In February 2020 I was tasked with building a new BI and Innovation organization at my company. Just over ten months later this organization has nearly 130 employees spread across six countries and nine time zones. We still have some key roles to fill, but building out a high-performance team like this has been a great experience. Here are five things I’ve learned.

  1. Get explicit, specific approval from the top. Clearly you’re not going to assemble a team without some level of executive approval. However, if you’re starting with no budget, no headcount, nothing more than a vision and an org chart, look to get sign-off as high up in the organization as possible. The CEO and Board of Directors may be involved, so expect to make a strong business case and attach a realistic budget and timeline. Any new department or organization comes at a price and won’t happen overnight.
  2. Even with approval, expect some pushback. Despite board or C-level approval, don’t be surprised by some healthy pushback once you start making hires. For example, if you’ll need a leadership team in several regions and a project management office (PMO) function and training for agile development and a business partnering function, the dollars will add up pretty quickly. Stick to your principles about delivering value to the organization and remind your executives – repeatedly, if necessary – about what they’ve approved.
  3. Don’t lose heart if things get pushed out. Recruiting doesn’t necessarily obey a schedule.

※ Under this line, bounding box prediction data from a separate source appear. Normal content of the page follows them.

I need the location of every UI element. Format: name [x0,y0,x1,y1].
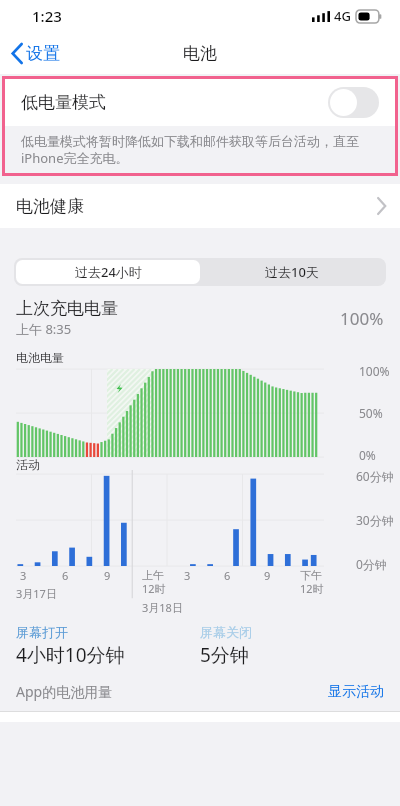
button[interactable]: 低电量模式开关 [328,87,379,118]
staticText: 3 [184,568,191,583]
staticText: 0分钟 [356,556,387,572]
staticText: 下午 12时 [300,568,324,596]
staticText: 过去10天 [265,263,319,281]
staticText: 显示活动 [328,683,384,701]
button[interactable]: 过去24小时 [16,260,200,284]
button[interactable]: 过去10天 [200,260,384,284]
button[interactable]: 电池健康 [0,184,400,228]
button[interactable]: 设置 [0,39,70,68]
staticText: 低电量模式 [21,92,328,113]
staticText: 3 [20,568,27,583]
staticText: 4小时10分钟 [16,642,125,668]
staticText: 屏幕打开 [16,624,68,640]
staticText: 活动 [16,457,40,472]
staticText: 9 [264,568,271,583]
staticText: 低电量模式将暂时降低如下载和邮件获取等后台活动，直至 iPhone完全充电。 [21,133,359,167]
staticText: 6 [62,568,69,583]
staticText: 0% [359,447,376,463]
staticText: 电池健康 [16,196,377,217]
staticText: 100% [359,363,390,379]
staticText: 50% [359,405,383,421]
staticText: 1:23 [32,6,62,26]
button[interactable]: 显示活动 [328,683,384,701]
staticText: 设置 [26,43,60,64]
staticText: 屏幕关闭 [200,624,252,640]
staticText: 6 [224,568,231,583]
staticText: App的电池用量 [16,682,328,701]
staticText: 9 [104,568,111,583]
staticText: 过去24小时 [75,263,142,281]
staticText: 100% [340,307,384,330]
staticText: 上午 8:35 [16,320,72,338]
staticText: 上次充电电量 [16,298,118,319]
staticText: 3月18日 [142,600,183,615]
staticText: 电池 [183,43,217,64]
staticText: 5分钟 [200,642,249,668]
button[interactable]: 低电量模式 [5,79,395,126]
staticText: 60分钟 [356,468,394,484]
staticText: 电池电量 [16,350,64,365]
staticText: 4G [334,7,351,25]
staticText: 上午 12时 [142,568,166,596]
staticText: 30分钟 [356,512,394,528]
staticText: 3月17日 [16,586,57,601]
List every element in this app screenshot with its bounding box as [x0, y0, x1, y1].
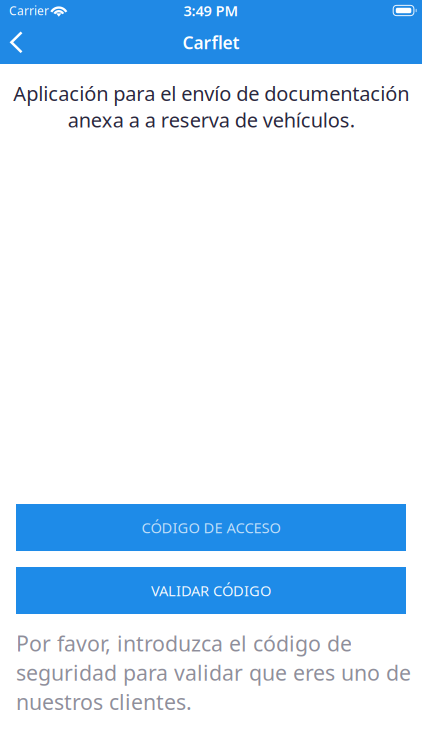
staticText: CÓDIGO DE ACCESO	[142, 518, 280, 537]
staticText: Aplicación para el envío de documentació…	[13, 80, 409, 133]
button[interactable]: Back	[0, 21, 36, 64]
button[interactable]: Validar código	[16, 567, 406, 614]
staticText: Carrier	[9, 2, 49, 18]
staticText: Por favor, introduzca el código de segur…	[16, 629, 411, 716]
button[interactable]: Código de acceso	[16, 504, 406, 551]
staticText: Carflet	[182, 31, 240, 54]
staticText: 3:49 PM	[184, 1, 238, 20]
staticText: VALIDAR CÓDIGO	[151, 581, 271, 600]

The same is true for funding. Sometimes parts of your plan may be delayed a quarter or possibly longer. Don’t get discouraged; just stay the course.
  4. Be creative. When delays do happen, you have to be thoughtful about how you go forward. You may have to scale back your ambition, combine roles temporarily, or tweak your expected results. That’s hard for me because there are a million things our team would love to be doing, especially in areas where we believe we’re already forward-thinking in our industry. But patience builds endurance.
  5. Expect some short-term pain for long-term gain. As you build, you may find yourself working horrendous hours, even if that’s because you don’t want your core team members to become stressed out. But if your funding falls short, even temporarily, don’t be surprised if some of your best players make it clear that they can’t work 60-hour weeks forever. It’s a real challenge and a difficult balance, but believe in yourself to power through it. 

All these lessons reflect the reality of building a large organization during a challenging time. You’ll have to dabble in politics, temper some of your ambitions, and stay focused on your goal, whether that’s reducing costs, increasing productivity, improving your margin, or all three. It’s part of the balance you have to strike in being a leader. 

 

 

Paul has transformed JLL’s Business Intelligence and Technology team into a virtually working, high performing team spread across six countries and nine time zones. Through a framework of improving compliance, reducing cost, increasing productivity and driving revenue, his team has built an ROI framework which has already achieved $40m of quantified benefit through BI. In 2020 Paul was named global lead for BI, performance management and innovation at JLL, taking the work he had previously done and creating a global community to maximise its benefits. Paul was most recently included in the DataIQ 100 most influential people in data for 2021.